Following is an excerpt from the podcast-
Meredith – What inspired you to work in this field of social media and online safety?
Amitabh - We realized how the world is moving towards technology, and that issues of social injustice are being carried over to the online spaces. Our organization, Social Media Matters, looks into three pillars of online safety- cyber bullying, digital parenting (digital migrants bringing up digital natives) and raising awareness regarding fake news.
Our methodology involves doing research, creating awareness content, and going into the community for conducting workshops. We focus on India, but learn from global players and communities from across the world.
Meredith - Can you tell us a little bit about caste discrimination?
Amitabh - Caste discrimination is the oldest form of social discrimination in India, and many research studies have been conducted to dissect and understand the very nature and complexity of this issue. It is very similar to racism, in that there is a hierarchical caste system, where at the top are the priests and at the bottom are the workers.
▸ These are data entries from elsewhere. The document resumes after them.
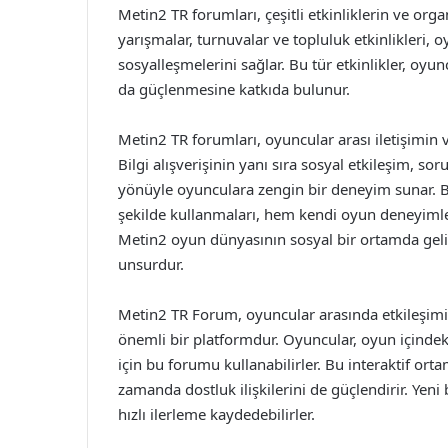
Metin2 TR forumları, çeşitli etkinliklerin ve or
yarışmalar, turnuvalar ve topluluk etkinlikleri, 
sosyalleşmelerini sağlar. Bu tür etkinlikler, oyun
da güçlenmesine katkıda bulunur.
Metin2 TR forumları, oyuncular arası iletişimin 
Bilgi alışverişinin yanı sıra sosyal etkileşim, s
yönüyle oyunculara zengin bir deneyim sunar. B
şekilde kullanmaları, hem kendi oyun deneyimle
Metin2 oyun dünyasının sosyal bir ortamda geli
unsurdur.
Metin2 TR Forum, oyuncular arasında etkileşimi
önemli bir platformdur. Oyuncular, oyun içindeki s
için bu forumu kullanabilirler. Bu interaktif ort
zamanda dostluk ilişkilerini de güçlendirir. Yen
hızlı ilerleme kaydedebilirler.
Then there is a category of people who do not fall under the caste system, and are called "Untouchables". They do menial jobs like cleaning toilets and dealing with dead bodies, which is considered ‘impure’. This thought process of caste discrimination has continued to the online space, since the Indian society has not been able to get over this caste system.
Meredith - What are the legal implications of caste discrimination? What does the government do about it?
Amitabh - The legal frameworks are very strong and in place; the problem is with the implementation.
Meredith - What does this look like in the realm of online spaces? What are the specific challenges?
Amitabh - There are some very active social groups which work on this issue. But the key to understanding this, is that since it has been going on for centuries, many people don't realize that they are being discriminatory. Similarly, people don't realize that they are being discriminated against.
In the online spaces, as per community guidelines, the usage of certain caste names are not permitted, as they are discriminatory in nature.
For tech companies in San Francisco, this issue becomes a challenge because it is quite complex. The scale of this discrimination is huge. If there is a trend or a viral video which is discriminating to certain castes, who do they prosecute?
Meredith - What is Spectrum and Social Media Matters working on together?
Justin – We are coming up with a tool, to be used to identifying instances of caste based discrimination on various online platforms. In order to do this, data has to be analyzed by AI tools. However, before understanding data, it is important to have definitions, and to identify data sets.
Amitabh - A lot of nuanced work has gone into coming up with these definitions, and Spectrum had the tools to incorporate this qualitative data.
Meredith - What are the potential complications in the online space in Text Vs Voice?
Justin – In analyzing text, it’s entire context needs to be understood. One needs to understand whether it was a stand-alone conversation, or part of a larger context and conversation. In terms of voice, there are many other challenges that come into the picture. It is an extensive process, and the technology for transcription of voice to text is still lacking.
Amitabh - Content moderation is a very complex task. Things like humour and sarcasm, require a great deal of understanding of context and culture to transcribe appropriately. A greater level of collaboration is needed between the tech community and those who understand the content. The computer sciences and social sciences need to merge to solve this problem. This is what has happened with our collaboration with Spectrum as well.
What is the end goal of this collaboration? What does it mean for Social Media platforms?
Amitabh - Social media platforms take the formulation of community guidelines seriously, however, it is the implementation which is the problem. Our tool will help them to implement their guidelines better. Our team believes in cyber etiquette and we work towards it in various ways. The aim of this collaboration, is to raise awareness about caste discrimination and our focus is to understand that while technology is a tool, the solution to these problems lies with the users.
Meredith - If more people had access to technology and platforms, would there be a positive change or would it get more toxic?
Amitabh – It is a mix of both. Initially it would get more toxic, but as that increases, greater awareness would also be generated. It is important for platforms to take a strong stance before things get worse.
Meredith- Five years from now, where do you see this technology go? What is your goal with regards to caste discrimination and toxic behaviour in the online spaces?
Justin – The ultimate goal is that the internet becomes an equitable space, and that each person gets the same quality of experience on online platforms.
Amitabh – The process now is that the focus for tech companies is to create the product and then once it becomes a success and the company becomes big, that’s when they start thinking about safety. The true win would be to think of safety on day one of the company’s inception, and to integrate it at the time of product creation. I quote Einstein here, who said “Technology without morals is pointless”. Safety needs to be a systemic part of any tech product, and that needs to be understood.
Thank you Spectrum Labs for hosting this wonderful conversation, and enabling us to elucidate our ideas regarding caste discrimination in the online spaces in a clear manner for everyone!